Below is a secure Fiber handler example that uses API keys for authentication and safely resolves file paths without exposing symlink or traversal risks:
package main
import (
"fmt"
"io/fs"
"net/http"
"os"
"path/filepath"
"github.com/gofiber/fiber/v2"
)
const baseDir = "/srv/api/files"
func safeFileHandler(c *fiber.Ctx) error {
apiKey := c.Get("Authorization")
if apiKey == "" {
return c.Status(http.StatusUnauthorized).SendString("missing key")
}
// Example: validate key against a secure store in production
if apiKey != "Bearer valid_example_key" {
return c.Status(http.StatusForbidden).SendString("invalid key")
}
docID := c.Params("docid")
// Ensure docID is alphanumeric and non-empty to prevent path injection
if docID == "" || containsDotDot(docID) {
return c.Status(http.StatusBadRequest).SendString("invalid document ID")
}
// Build a clean, absolute path and ensure it stays within baseDir
requested := filepath.Join(baseDir, docID)
cleanRequested := filepath.Clean(requested)
rel, err := filepath.Rel(baseDir, cleanRequested)

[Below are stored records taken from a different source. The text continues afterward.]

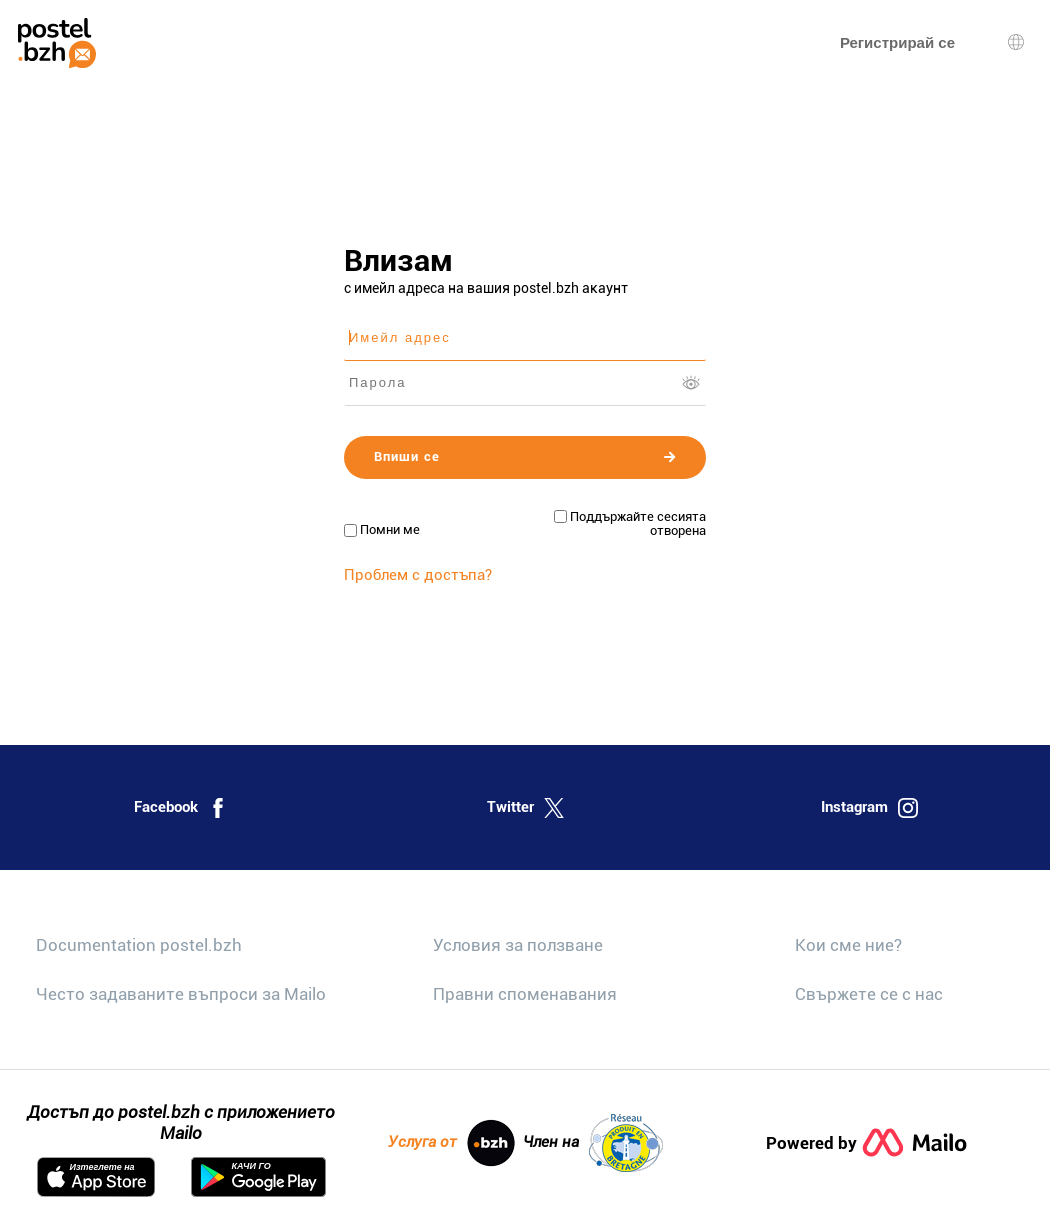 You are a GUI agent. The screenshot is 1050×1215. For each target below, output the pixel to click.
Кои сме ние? (848, 945)
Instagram (869, 808)
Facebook (181, 808)
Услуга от (451, 1143)
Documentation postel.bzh (139, 945)
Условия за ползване (518, 945)
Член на (593, 1143)
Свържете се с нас (869, 994)
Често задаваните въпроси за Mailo (181, 994)
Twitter (525, 808)
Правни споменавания (525, 994) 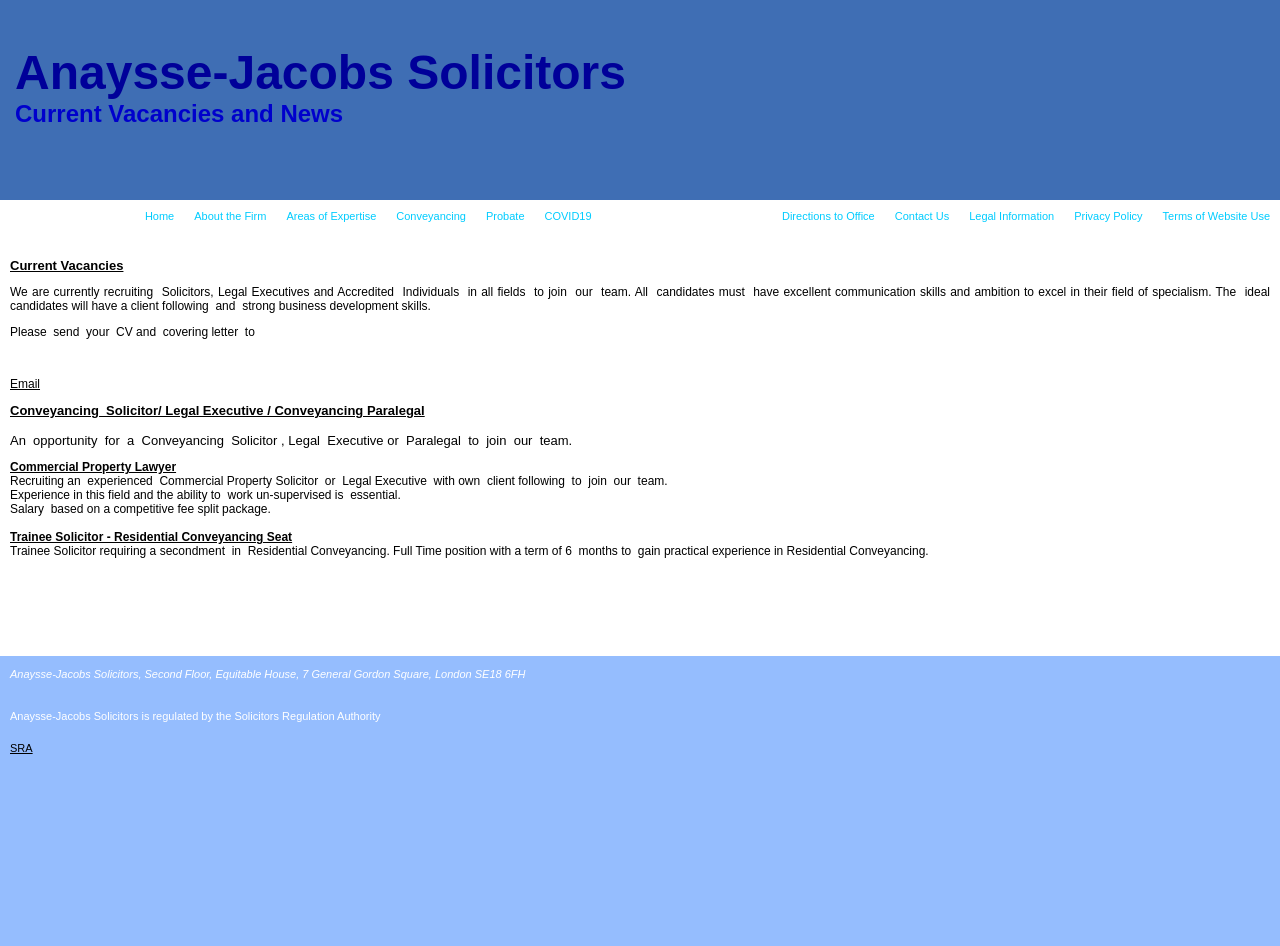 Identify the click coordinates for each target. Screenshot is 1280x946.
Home (159, 216)
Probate (505, 216)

if err != nil || startsWithDotDot(rel) {
return c.Status(http.StatusForbidden).SendString("forbidden path")
}
// Confirm resolved entry is a regular file and not a symlink to an unexpected location
info, err := os.Lstat(cleanRequested)
if err != nil {
return c.Status(http.StatusNotFound).SendString("not found")
}
if info.Mode()&os.ModeSymlink != 0 {
// Reject symlinks to avoid redirection
return c.Status(http.StatusForbidden).SendString("symlink not allowed")
}
if info.IsDir() {
return c.Status(http.StatusBadRequest).SendString("not a file")
}
data, err := os.ReadFile(cleanRequested)
if err != nil {
return c.Status(http.StatusInternalServerError).SendString("read error")
}
return c.Send(data)
}
// containsDotDot returns true if s contains ".." path element.
func containsDotDot(s string) bool {
return s == ".." || len(s) >= 2 && (s[:2] == ".." || s[len(s)-2:] == ".." || containsPathSep(s))
}
func startsWithDotDot(s string) bool {
return len(s) >= 2 && s[0] == '.' && s[1] == '.'
}
func containsPathSep(s string) bool {
for i := 0; i < len(s); i++ {
if s[i] == '/' || s[i] == '\\' {
return true
}
}
return false
}
func main() {
app := fiber.New()
app.Get("/files/:docid", safeFileHandler)
app.Listen(":3000")
}
This example demonstrates key practices: validating and sanitizing input, using filepath.Join and filepath.Clean to normalize paths, checking that the resolved path remains within the intended base directory, rejecting symlinks, and returning appropriate HTTP status codes. In production, API key validation should integrate with a secure key store and rate limiting should be applied to reduce abuse risk.